Mi madre le hablaba a Bonbon más de lo que yo la había visto hablar con nadie.
—Mamá, Bernard te ha hablado sobre el espectáculo en Marsella, ¿verdad?
Mi madre miró a sus espaldas.
—Me ha contado que eres muy buena.
No había ningún deje de censura en su tono. Por ser una mujer que se había pasado toda la vida en el campo, había muy pocas situaciones en las que mi madre mostrara aprobación o desaprobación. Parecía aceptar todas las cosas por sí mismas.
Le conté cómo había acabado trabajando en el teatro de variedades, le hablé sobre Bonbon y Camille, sobre monsieur Dargent, madame Tarasova y Zephora. Luego le expliqué la historia de Michel Etienne y de su oferta para representarme si iba a París.
—Yo soy como Bernard —le dije, mirándome las manos—, solo que todo lo contrario. No pertenezco a este lugar, sino a la ciudad.
Mi madre señaló con la cabeza los campos de lavanda.
—Sí que perteneces a este lugar, Simone. Este es tu hogar. La tierra de la que procedes. Siempre pertenecerás a este lugar y siempre serás bienvenida. Vete a París, ve y dale una oportunidad a tu sueño. Ha quedado algún dinero de la última cosecha para el billete de tren y para ayudarte con el alquiler de unas cuantas semanas.

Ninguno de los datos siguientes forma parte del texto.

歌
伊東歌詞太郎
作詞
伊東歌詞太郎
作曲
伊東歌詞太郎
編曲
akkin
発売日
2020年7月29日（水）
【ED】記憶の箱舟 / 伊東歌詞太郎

Pero si no sale bien, quiero que me prometas que regresarás.
Le eché los brazos al cuello y enterré la cara en su hombro. Había pronunciado las mismas palabras que había oído en el cementerio. Mi madre conocía tan bien a mi padre que resultaba extraordinario.
—¿Pero qué pasa con Bernard y tía Yvette? —le pregunté—. ¿Cómo se las arreglará tía Yvette sin mí?

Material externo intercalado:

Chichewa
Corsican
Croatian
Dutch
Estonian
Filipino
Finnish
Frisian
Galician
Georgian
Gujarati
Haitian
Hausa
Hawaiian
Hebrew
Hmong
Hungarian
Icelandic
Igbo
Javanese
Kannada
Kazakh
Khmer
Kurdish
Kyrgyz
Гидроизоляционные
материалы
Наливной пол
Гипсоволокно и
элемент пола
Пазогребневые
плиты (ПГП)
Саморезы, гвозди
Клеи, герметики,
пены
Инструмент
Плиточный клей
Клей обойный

—Quédate este invierno, si puedes —me contestó mi madre—. Después, habrá muchas chicas buscando trabajo. Contrataremos ayuda para la casa si la necesitamos. No malgastes tu vida en tío Gerome, no le debemos nada.

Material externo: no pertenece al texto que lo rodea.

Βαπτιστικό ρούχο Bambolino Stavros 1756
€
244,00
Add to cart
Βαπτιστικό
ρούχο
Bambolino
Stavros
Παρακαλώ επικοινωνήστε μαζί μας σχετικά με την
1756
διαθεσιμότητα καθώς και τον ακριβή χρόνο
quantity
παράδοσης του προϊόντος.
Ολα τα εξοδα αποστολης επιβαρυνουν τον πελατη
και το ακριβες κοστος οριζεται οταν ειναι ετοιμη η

Aquella noche durante la cena, mi madre anunció que yo me marcharía a París cuando llegara la primavera. Aunque tía Yvette se sorprendió, pronto cambió de opinión cuando Bernard describió mi actuación en Marsella.
—Bueno, en ese caso —comentó tía Yvette, sacudiendo la cabeza y tratando de asimilar la noticia—, tengo alguna ropa de ciudad que no voy a necesitar, así que se la puedo dar a Simone para el viaje.
Besé a mi tía. En cualquier otra situación, habría sentido lástima por ella. Sabía que nunca había deseado vivir en la finca. Pero en aquella época, parecía contentarse con la compañía de Bernard y de mi madre. Sin embargo, sí que sentí una punzada de tristeza por mi madre. Justo cuando nuestra relación se estaba volviendo más íntima, yo me marcharía.
Bonbon dejó escapar un aullido. Mi madre le sonrió y le hizo cosquillas detrás de las orejas.
—Bonbon dice que puedes irte a París con una condición —me dijo, con una mirada traviesa en los ojos.
—¿Y qué condición es esa? —le pregunté.
—Quiere quedarse. Le gusta vivir aquí.
Todos nos echamos a reír al oír aquella afirmación.